THE DATA Block Start

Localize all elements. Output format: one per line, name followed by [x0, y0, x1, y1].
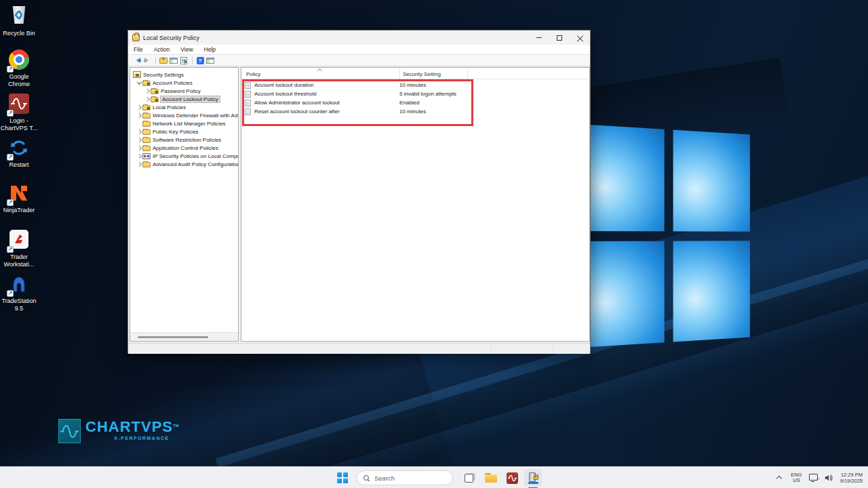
desktop-icon-login-chartvps[interactable]: ↗ Login - ChartVPS T... — [0, 94, 38, 132]
console-tree-pane: Security Settings Account Policies Passw… — [130, 67, 239, 342]
menu-view[interactable]: View — [180, 46, 193, 53]
tree-item-password-policy[interactable]: Password Policy — [130, 87, 238, 95]
properties-button[interactable] — [205, 56, 215, 65]
language-indicator[interactable]: ENG US — [791, 472, 802, 483]
local-security-policy-app-button[interactable] — [524, 469, 542, 487]
console-tree-button[interactable] — [169, 56, 178, 65]
taskbar-clock[interactable]: 12:29 PM 9/19/2025 — [840, 472, 863, 484]
chevron-right-icon[interactable] — [136, 153, 142, 159]
horizontal-scrollbar[interactable] — [130, 332, 238, 341]
network-icon[interactable] — [809, 474, 818, 482]
desktop-icon-tradestation[interactable]: ↗ TradeStation 9.5 — [0, 274, 38, 312]
statusbar-divider — [491, 345, 492, 352]
column-header-policy[interactable]: Policy — [246, 71, 260, 77]
chevron-right-icon[interactable] — [136, 129, 142, 135]
ninjatrader-icon: ↗ — [8, 183, 30, 205]
hidden-icons-chevron[interactable] — [774, 473, 784, 483]
menu-bar: File Action View Help — [128, 45, 590, 55]
minimize-button[interactable] — [529, 30, 549, 45]
chevron-right-icon[interactable] — [136, 145, 142, 151]
chevron-right-icon[interactable] — [144, 96, 151, 102]
chartvps-login-icon: ↗ — [8, 94, 30, 115]
taskbar: Search ENG US 12:29 PM 9/19/2025 — [0, 466, 868, 488]
menu-help[interactable]: Help — [204, 46, 216, 53]
tree-item-label: Network List Manager Policies — [153, 121, 226, 127]
column-header-security-setting[interactable]: Security Setting — [403, 71, 441, 77]
policy-setting: 5 invalid logon attempts — [399, 91, 456, 97]
start-button[interactable] — [334, 469, 351, 487]
file-explorer-button[interactable] — [482, 469, 500, 487]
export-list-button[interactable] — [179, 56, 189, 65]
taskbar-search[interactable]: Search — [357, 470, 453, 485]
chevron-right-icon[interactable] — [136, 113, 142, 119]
shortcut-arrow-icon: ↗ — [7, 110, 14, 117]
tree-item-security-settings[interactable]: Security Settings — [130, 70, 238, 79]
clock-date: 9/19/2025 — [840, 478, 863, 484]
window-body: Security Settings Account Policies Passw… — [128, 66, 590, 343]
chevron-right-icon[interactable] — [136, 161, 142, 167]
chevron-right-icon[interactable] — [136, 104, 142, 110]
desktop-icon-recycle-bin[interactable]: Recycle Bin — [0, 4, 38, 37]
tree-item-windows-defender-firewall[interactable]: Windows Defender Firewall with Adva — [130, 111, 238, 119]
forward-button[interactable] — [142, 56, 152, 65]
column-divider[interactable] — [467, 68, 468, 79]
tree-item-label: IP Security Policies on Local Compute — [153, 153, 238, 159]
task-view-button[interactable] — [461, 469, 479, 487]
tree-item-ip-security-policies[interactable]: IP Security Policies on Local Compute — [130, 152, 238, 160]
minimize-icon — [536, 37, 542, 38]
policy-list-pane: Policy Security Setting Account lockout … — [241, 67, 590, 342]
tree-item-account-policies[interactable]: Account Policies — [130, 79, 238, 87]
tree-item-account-lockout-policy[interactable]: Account Lockout Policy — [130, 95, 238, 103]
tree-item-advanced-audit-policy[interactable]: Advanced Audit Policy Configuration — [130, 160, 238, 168]
chevron-down-icon[interactable] — [136, 80, 142, 86]
scrollbar-thumb[interactable] — [138, 336, 208, 338]
chartvps-brand-icon — [58, 419, 81, 443]
back-icon — [134, 58, 141, 63]
chevron-right-icon[interactable] — [136, 137, 142, 143]
desktop-icon-ninjatrader[interactable]: ↗ NinjaTrader — [0, 183, 38, 214]
chartvps-app-button[interactable] — [503, 469, 521, 487]
tree-item-network-list-manager[interactable]: Network List Manager Policies — [130, 119, 238, 127]
clock-time: 12:29 PM — [841, 472, 863, 478]
tree-item-application-control-policies[interactable]: Application Control Policies — [130, 144, 238, 152]
menu-action[interactable]: Action — [154, 46, 170, 53]
desktop-icon-label: Recycle Bin — [0, 30, 38, 37]
shortcut-arrow-icon: ↗ — [7, 199, 14, 206]
close-button[interactable] — [570, 30, 590, 45]
window-title: Local Security Policy — [143, 35, 529, 41]
chevron-right-icon[interactable] — [144, 88, 151, 94]
policy-row-allow-administrator-account-lockout[interactable]: Allow Administrator account lockout Enab… — [241, 98, 589, 107]
statusbar-divider — [553, 345, 553, 352]
window-titlebar[interactable]: Local Security Policy — [128, 30, 590, 45]
column-divider[interactable] — [399, 68, 400, 79]
desktop-icon-trader-workstation[interactable]: ↗ Trader Workstati... — [0, 229, 38, 268]
tree-item-label: Local Policies — [153, 104, 186, 110]
desktop-icon-restart[interactable]: ↗ Restart — [0, 138, 38, 169]
policy-document-icon — [245, 91, 251, 98]
volume-icon[interactable] — [824, 473, 833, 483]
up-level-button[interactable] — [159, 56, 168, 65]
help-button[interactable]: ? — [195, 56, 205, 65]
toolbar-separator — [192, 57, 193, 64]
menu-file[interactable]: File — [134, 46, 143, 53]
expander-spacer — [136, 121, 142, 127]
desktop-icon-label: Login - ChartVPS T... — [0, 117, 38, 132]
desktop-icon-google-chrome[interactable]: ↗ Google Chrome — [0, 49, 38, 88]
policy-row-account-lockout-threshold[interactable]: Account lockout threshold 5 invalid logo… — [241, 89, 589, 98]
folder-icon — [142, 162, 151, 167]
tree-item-public-key-policies[interactable]: Public Key Policies — [130, 127, 238, 136]
folder-lock-icon — [142, 105, 151, 110]
help-icon: ? — [197, 57, 204, 64]
chrome-icon: ↗ — [8, 49, 30, 71]
back-button[interactable] — [132, 56, 142, 65]
export-list-icon — [180, 57, 187, 64]
policy-row-reset-account-lockout-counter[interactable]: Reset account lockout counter after 10 m… — [241, 107, 589, 116]
tree-item-local-policies[interactable]: Local Policies — [130, 103, 238, 111]
tree-item-software-restriction-policies[interactable]: Software Restriction Policies — [130, 136, 238, 144]
policy-name: Account lockout threshold — [254, 91, 399, 97]
maximize-button[interactable] — [549, 30, 570, 45]
tradestation-icon: ↗ — [8, 274, 30, 296]
windows-logo-pane — [673, 241, 750, 342]
policy-row-account-lockout-duration[interactable]: Account lockout duration 10 minutes — [241, 81, 589, 89]
maximize-icon — [557, 35, 562, 41]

THE DATA Block End

The answer must consist of every line from the records above that holds "chevron".

chevron-right-icon[interactable] — [136, 153, 142, 159]
chevron-right-icon[interactable] — [136, 129, 142, 135]
hidden-icons-chevron[interactable] — [774, 473, 784, 483]
chevron-right-icon[interactable] — [136, 145, 142, 151]
chevron-right-icon[interactable] — [144, 96, 151, 102]
chevron-right-icon[interactable] — [136, 113, 142, 119]
chevron-right-icon[interactable] — [136, 161, 142, 167]
chevron-right-icon[interactable] — [136, 104, 142, 110]
chevron-down-icon[interactable] — [136, 80, 142, 86]
chevron-right-icon[interactable] — [136, 137, 142, 143]
chevron-right-icon[interactable] — [144, 88, 151, 94]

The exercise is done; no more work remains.